I would like to trigger an input based on the beam between an IR LED and Photodiode being broken. The attached image is a circuit I found to do this with a Phototransistor. If I want to do the same but with a photodiode instead, can I simply replace the PT with a reverse bias PD?
The reason I want to use the PD is that I already have some BPV10NF photodiodes in my parts bin and from what I read a PD is more sensitive than a PT which might be beneficial. I like the look of the attached schematic as my understanding is that the SCR acts as a type of latch - holding the input in the triggered state.
Am I correct in thinking i can simply substitute the PT for a reversed PD or is there more to it that that?
What is the distance between light source and photo transistor, and what detection speed.
And is there any other light (artificial/daylight) involved.
Unmodulated IR (BPV10NF) might only work in the centimeter range.
Ideally I'd like to avoid the opamp route as I have the transistors and SCR in my parts bin already. The latching effect of the SCR is also desirable.
This is for a (low power) ballistic chronograph. The LED and PD will be 1-2cm apart, enclosed in a tube. The projectile will be travelling at 300-1000 FPS so the change in output from the PD will be very brief.
The circuit I have referenced is known to work for this use-case. I found it used in a similar project based on NodeMCU rather than Arduino.
I'm asking what other changes (if any) will be required if I want to use a PD rather than PT and looking to confirm the PD should be used in reverse bias - so the cathode connecting to the 2N2222/resistor junction and anode to GND? Based on reading I think the PD is more sensitive and responds more quickly when used this way.
Probably not, because the dude who answered it has drawn the diode the wrong way round,
assuming you want a positive voltage on the output of the opamp.
You see this is what confuses me. I read some references and think I understand how the circuit should work, then I read another example and it seems to contradict and I don't know which is correct.
Regards the example I found above, my understanding is:
PT allows current to flow through the resistor to GND when it receives light.
The junction between the resistor and PT (2N2222 Base) is a NOT gate.
When the PT stops receiving light, current cannot flow to ground via the PT which has the effect of putting the 2N2222 base high.
The 2N2222 amplifies this to a level that will trigger the SCR which in turn pulls the IO pin to low.
It seems to me that if I install a PD in reverse bias in place of the PT the effect will be the same. When the PD receives light it's resistance to current flow reduces and current flows through it to ground. When the light beam is broken, current will not flow and the 2N2222 triggers the SCR.
Appreciate I will need to tinker with the various resistors to influence the output/trigger point.

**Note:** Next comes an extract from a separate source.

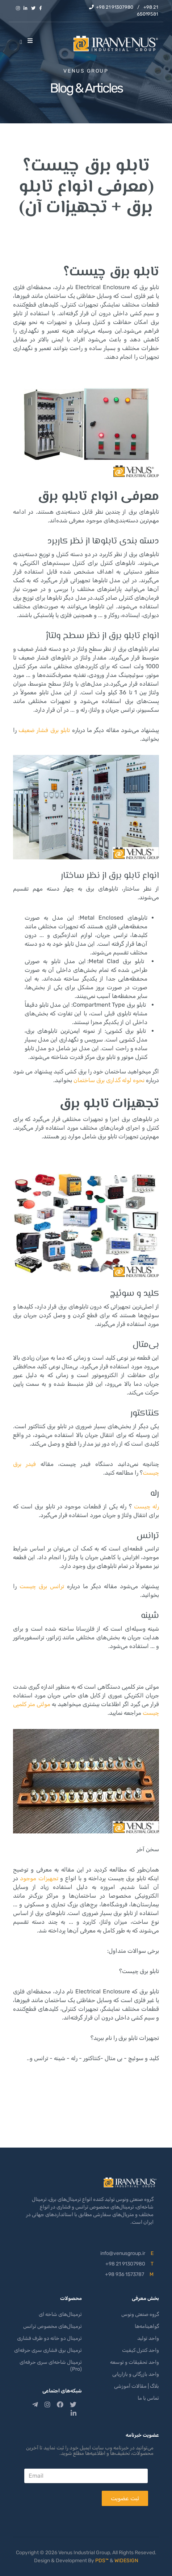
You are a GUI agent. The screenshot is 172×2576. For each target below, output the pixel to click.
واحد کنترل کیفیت (140, 2350)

Projects like this have been done before.
Google "ballistic chronograph site:arduino.cc".
You're missing the point. I'm not asking about how to create this type of project. I'm asking about directly substituting a PT for a PD and how any given circuit may need to change to accommodate that.
What speed of response do you need? Worth checking the response time of any SCR, they aren't necessarily
brilliant, and phototransistor is probably ruled out, photodiode inherently much faster especially
if reverse biased.
A cheap fast comparator like a LM339 sounds a much more flexible component for this kind of circuit, in fact
its exactly the kind of thing comparators are meant to do.
An SCR could be driven by the comparator output (don't forget they are open-collector outputs),
or an SR flipflop could be the latching component.